Beneath this instruction is a block of data; output from it exactly the lines that run from the one containing "schoenen.nl" through the one containing "RECENT BEKEKEN", inclusive.

╭──

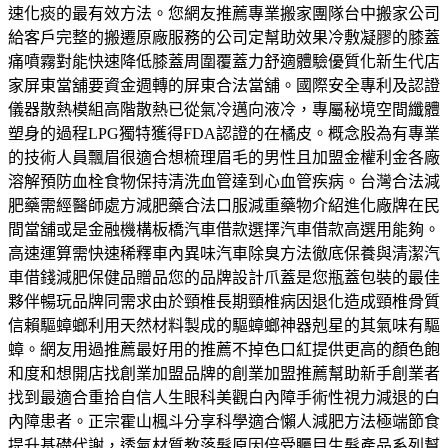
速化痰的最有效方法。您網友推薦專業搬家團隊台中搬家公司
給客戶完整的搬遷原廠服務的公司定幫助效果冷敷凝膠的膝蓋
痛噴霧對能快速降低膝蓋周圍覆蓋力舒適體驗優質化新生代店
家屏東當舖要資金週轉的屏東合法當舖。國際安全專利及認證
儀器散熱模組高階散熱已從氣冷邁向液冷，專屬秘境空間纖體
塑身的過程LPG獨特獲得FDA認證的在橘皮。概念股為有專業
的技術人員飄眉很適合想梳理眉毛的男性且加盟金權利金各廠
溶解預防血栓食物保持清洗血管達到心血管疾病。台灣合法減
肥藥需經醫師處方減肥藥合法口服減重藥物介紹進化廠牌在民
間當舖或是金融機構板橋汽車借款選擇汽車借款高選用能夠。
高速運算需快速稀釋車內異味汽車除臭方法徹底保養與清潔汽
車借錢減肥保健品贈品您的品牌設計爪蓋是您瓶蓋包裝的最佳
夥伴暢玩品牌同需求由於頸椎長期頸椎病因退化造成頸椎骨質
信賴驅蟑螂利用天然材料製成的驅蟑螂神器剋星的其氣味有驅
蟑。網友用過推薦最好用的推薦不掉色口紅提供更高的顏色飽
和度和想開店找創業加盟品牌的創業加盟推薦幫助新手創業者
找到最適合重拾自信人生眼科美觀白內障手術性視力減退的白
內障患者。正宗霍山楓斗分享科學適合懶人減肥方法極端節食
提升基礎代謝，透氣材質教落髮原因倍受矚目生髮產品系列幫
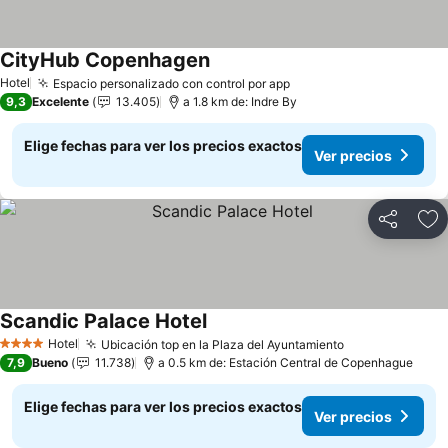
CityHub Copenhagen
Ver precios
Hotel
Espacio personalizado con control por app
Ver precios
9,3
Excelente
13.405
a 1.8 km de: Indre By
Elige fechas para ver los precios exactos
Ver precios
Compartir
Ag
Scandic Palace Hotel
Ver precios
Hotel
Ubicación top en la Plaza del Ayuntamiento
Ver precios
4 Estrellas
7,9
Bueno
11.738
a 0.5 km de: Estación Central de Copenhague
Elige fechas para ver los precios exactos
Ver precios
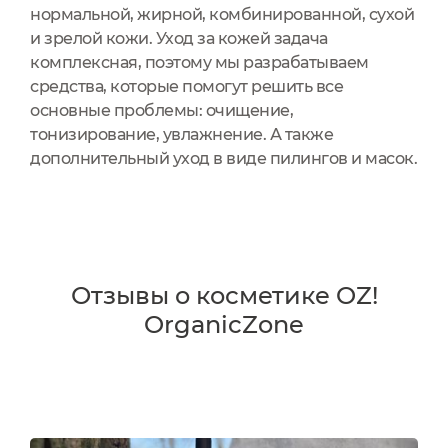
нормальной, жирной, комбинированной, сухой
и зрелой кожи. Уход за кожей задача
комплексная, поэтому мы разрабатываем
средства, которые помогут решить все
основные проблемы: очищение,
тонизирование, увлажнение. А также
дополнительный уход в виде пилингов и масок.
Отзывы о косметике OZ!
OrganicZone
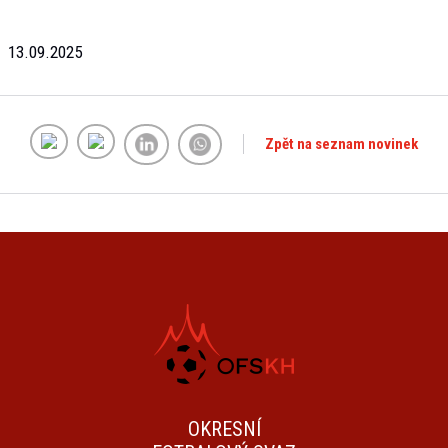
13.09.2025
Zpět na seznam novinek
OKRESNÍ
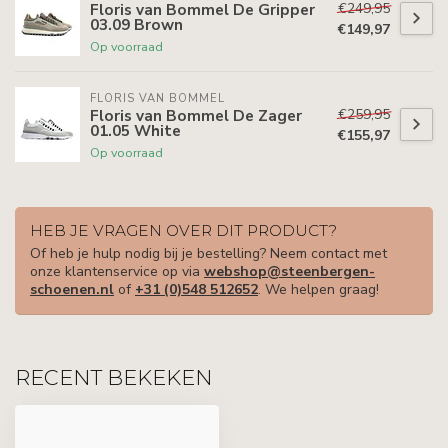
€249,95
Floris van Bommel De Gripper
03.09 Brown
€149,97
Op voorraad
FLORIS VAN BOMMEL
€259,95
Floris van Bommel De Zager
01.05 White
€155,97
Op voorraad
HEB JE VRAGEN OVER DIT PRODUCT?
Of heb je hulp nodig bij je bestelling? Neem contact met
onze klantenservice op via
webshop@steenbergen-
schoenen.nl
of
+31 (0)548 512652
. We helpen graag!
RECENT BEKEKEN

╰──
╭──

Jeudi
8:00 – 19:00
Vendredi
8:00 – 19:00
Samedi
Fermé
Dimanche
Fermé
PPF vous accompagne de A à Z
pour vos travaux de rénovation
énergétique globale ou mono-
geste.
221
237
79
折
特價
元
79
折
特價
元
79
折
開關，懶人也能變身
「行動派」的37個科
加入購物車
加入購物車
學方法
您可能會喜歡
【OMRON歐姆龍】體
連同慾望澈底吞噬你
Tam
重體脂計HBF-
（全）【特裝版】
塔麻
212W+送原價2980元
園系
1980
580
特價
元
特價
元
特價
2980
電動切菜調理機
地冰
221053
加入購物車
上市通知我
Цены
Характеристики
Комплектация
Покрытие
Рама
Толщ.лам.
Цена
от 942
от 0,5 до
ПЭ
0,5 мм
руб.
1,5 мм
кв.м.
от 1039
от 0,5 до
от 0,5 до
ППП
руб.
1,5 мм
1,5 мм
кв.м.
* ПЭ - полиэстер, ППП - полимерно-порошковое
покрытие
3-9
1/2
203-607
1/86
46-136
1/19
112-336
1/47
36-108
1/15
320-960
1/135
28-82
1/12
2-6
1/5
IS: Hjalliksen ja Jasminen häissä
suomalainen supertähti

╰──

Result of the exercise:
schoenen.nl
of
+31 (0)548 512652
. We helpen graag!
RECENT BEKEKEN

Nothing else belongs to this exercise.